Why the Silence Was the Punishment
God granted Sodom sheket, tranquility. In this tranquility, no external voice could reach them. Not prophets. Not conscience. Not consequence. The granting of undisturbed peace to a wicked place is not favor. It is withdrawal. God has stepped back and let the city's own nature run to its conclusion without interruption. The wealth piled up. The abundance increased. The land produced gold and sapphires and the grain that everyone else needed. Sodom became rich in the same way Job 28:5-7 describes a land of impossible earthly richness: where bread comes from the ground, where sapphires line the rock, where no bird of prey has ever found the path.
The rabbis identified that hidden land with Sodom. The city had been given everything the earth could give. And in that abundance, isolated from consequence, they became what they already were, only more completely.
How Silence Works as Judgment
Most people understand divine punishment as intervention: fire, plague, defeat in battle, the breaking of what has been built. Vayikra Rabbah 5:2 offers a different model. The harshest divine response to Sodom's wickedness was not the brimstone. It was the long silence that preceded it. The decades when nothing went wrong. The years when the crops came in and the gold was plentiful and the city's strength appeared to prove that it was right.
Vayikra Rabbah uses the same framework to explain the prosperity of the generation of the Flood. Noah and the people around him lived long lives. They multiplied and filled the earth. Resources were plentiful. The extended lifespan was not a blessing. It was a withdrawal of the usual consequence that teaches people to adjust their behavior. When lifespans stretch to nine hundred years and no consequences arrive, the crooked inclination that is in everyone runs as far as it can go. The flood was the end of the silence. The brimstone was the end of Sodom's silence. The punishment arrived only after the sentence had been fully built.

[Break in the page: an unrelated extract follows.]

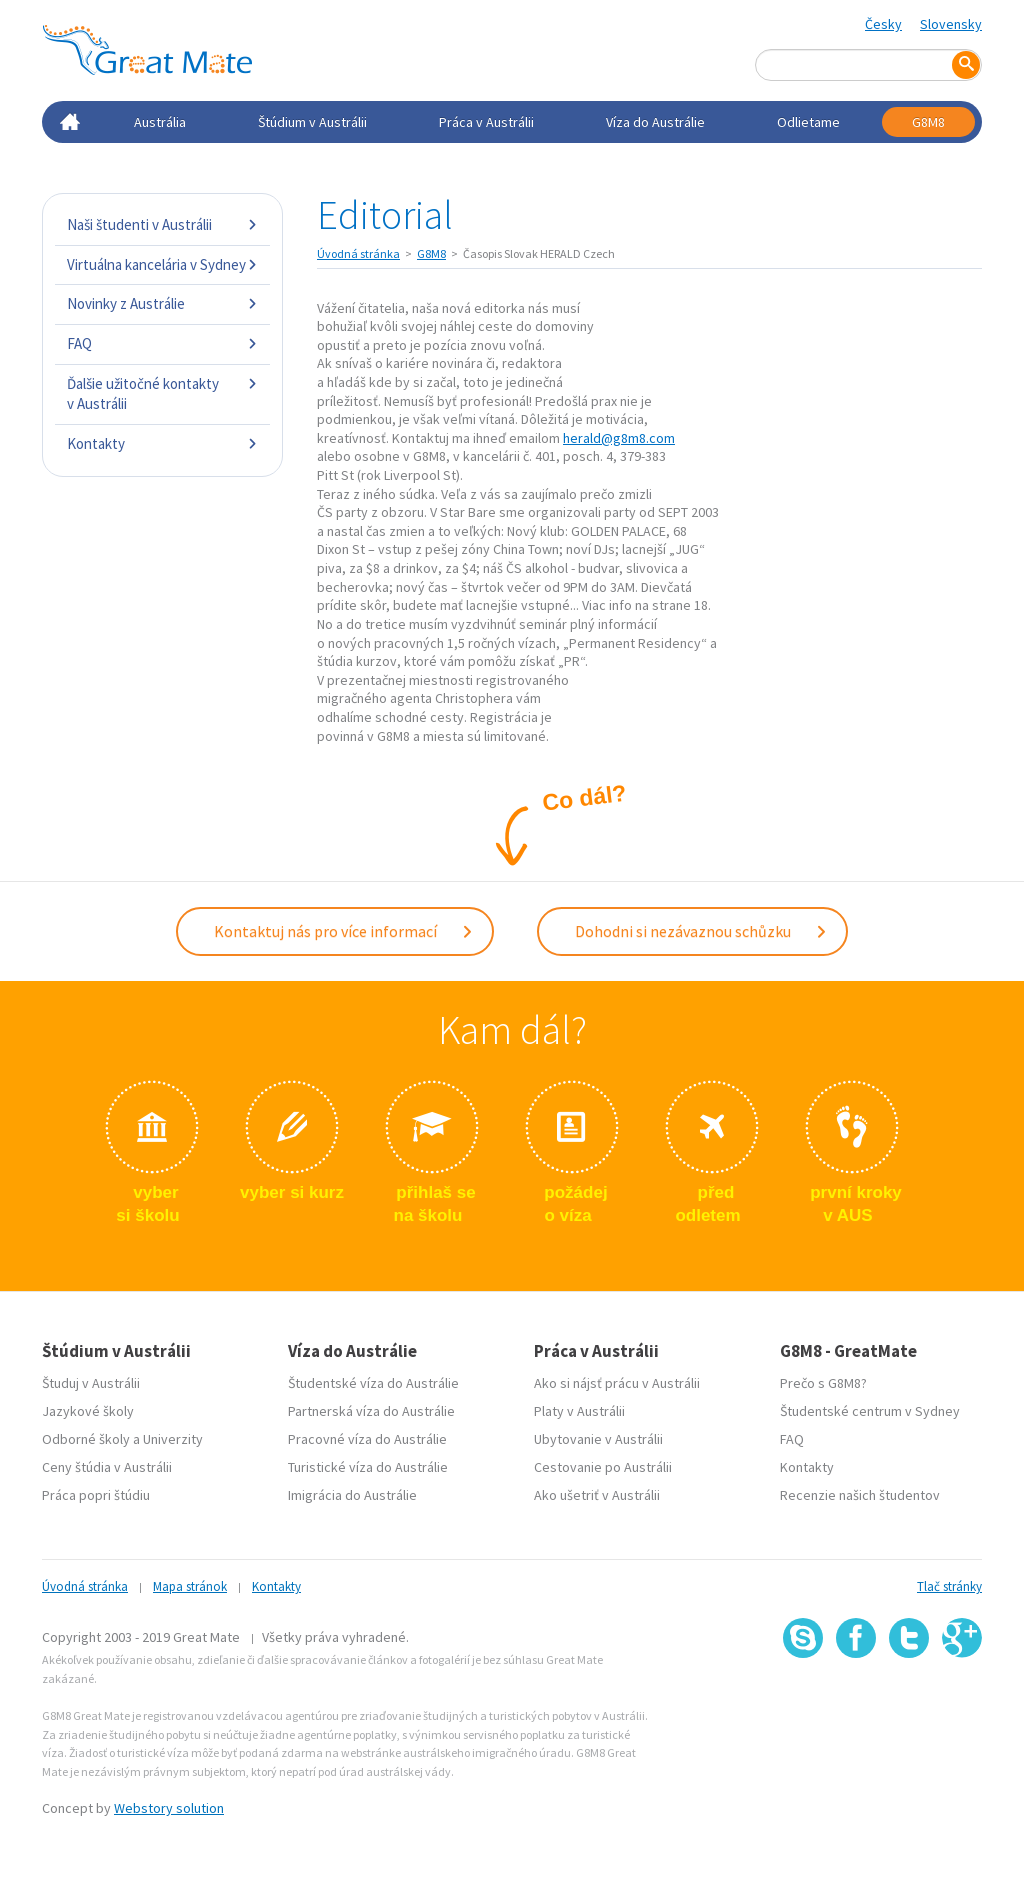  I want to click on Recenzie našich študentov, so click(860, 1495).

The Ten Tribes Received the Same Silence
Vayikra Rabbah 5 applies the same principle to the Ten Tribes of Israel. Quoting Amos 6:1, the text contrasts the "tranquil of Zion," meaning Judah and Benjamin, with the "secure of Mount Samaria," the Ten Tribes. The Ten Tribes, descended from Shem and Ever according to the midrash's genealogical framework, were considered the foremost of the nations. They felt secure in their position. They felt secure because nothing had disturbed them yet.

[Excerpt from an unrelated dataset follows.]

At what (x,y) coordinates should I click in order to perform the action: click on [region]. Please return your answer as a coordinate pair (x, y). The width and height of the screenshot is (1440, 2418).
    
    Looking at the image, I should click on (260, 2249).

That security was the same gift God had given Sodom: undisturbed time to become fully what they already were. The midrash reads the Amos verse not as a description of comfort but as an indictment. The "secure of Mount Samaria" were secure in the way Sodom was prosperous: their security was not evidence of divine favor but evidence that the sentence was still building, one layer of abundance and one unanswered crime at a time.